BEGIN
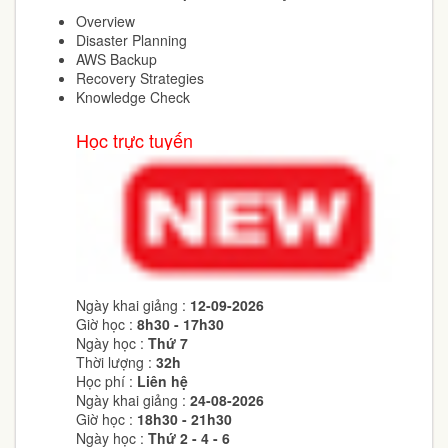
Overview
Disaster Planning
AWS Backup
Recovery Strategies
Knowledge Check
Học trực tuyến
Ngày khai giảng :
12-09-2026
Giờ học :
8h30 - 17h30
Ngày học :
Thứ 7
Thời lượng :
32h
Học phí :
Liên hệ
Ngày khai giảng :
24-08-2026
Giờ học :
18h30 - 21h30
Ngày học :
Thứ 2 - 4 - 6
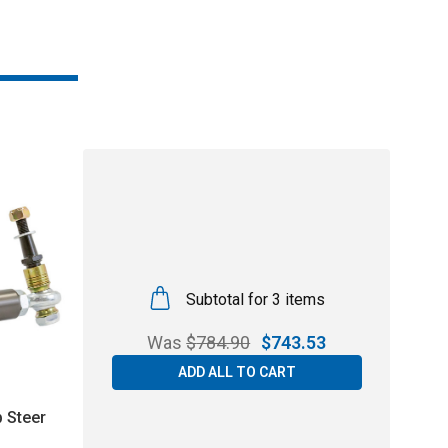
Subtotal for 3 items
Was
$
784.90
$
743.53
ADD ALL TO CART
 Steer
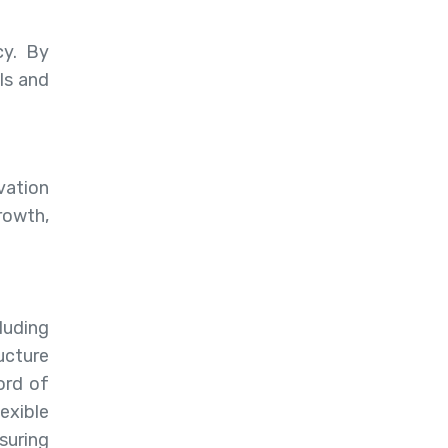
cy. By
ls and
vation
rowth,
luding
ucture
ord of
exible
suring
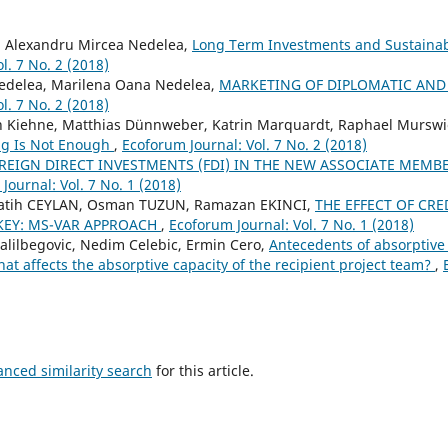
, Alexandru Mircea Nedelea,
Long Term Investments and Sustain
l. 7 No. 2 (2018)
edelea, Marilena Oana Nedelea,
MARKETING OF DIPLOMATIC AND
l. 7 No. 2 (2018)
an Kiehne, Matthias Dünnweber, Katrin Marquardt, Raphael Mursw
ing Is Not Enough
,
Ecoforum Journal: Vol. 7 No. 2 (2018)
REIGN DIRECT INVESTMENTS (FDI) IN THE NEW ASSOCIATE MEMBE
Journal: Vol. 7 No. 1 (2018)
Fatih CEYLAN, Osman TUZUN, Ramazan EKINCI,
THE EFFECT OF CRE
RKEY: MS-VAR APPROACH
,
Ecoforum Journal: Vol. 7 No. 1 (2018)
Halilbegovic, Nedim Celebic, Ermin Cero,
Antecedents of absorptive
hat affects the absorptive capacity of the recipient project team?
,
anced similarity search
for this article.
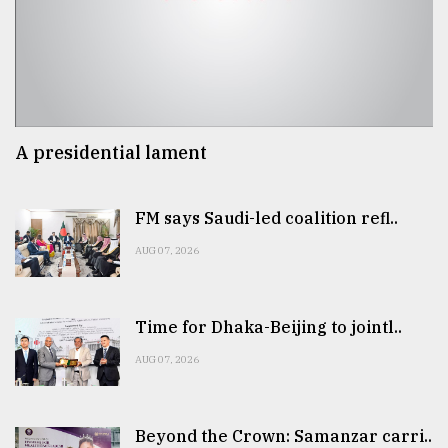
A presidential lament
FM says Saudi-led coalition refl..
AUG 07, 2026
Time for Dhaka-Beijing to jointl..
AUG 07, 2026
Beyond the Crown: Samanzar carri..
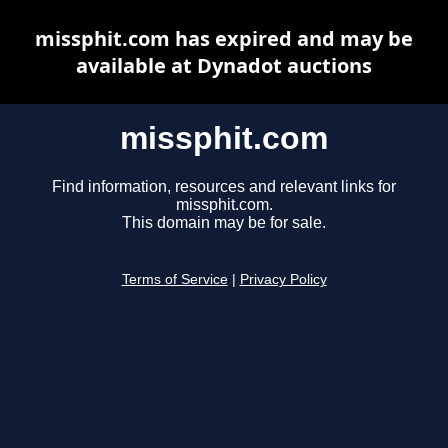
missphit.com has expired and may be
available at Dynadot auctions
missphit.com
Find information, resources and relevant links for
missphit.com.
This domain may be for sale.
Terms of Service
|
Privacy Policy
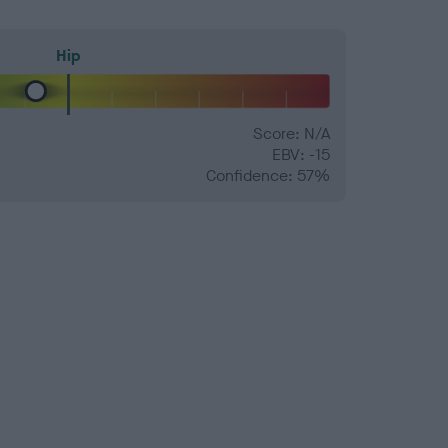
Hip
Score: N/A
EBV: -15
Confidence: 57%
END
**TASK OBJECTIVE**
Tell me how many lines of the data hold the word "absorptive", giving only the number.

**YOUR SOLUTION**
2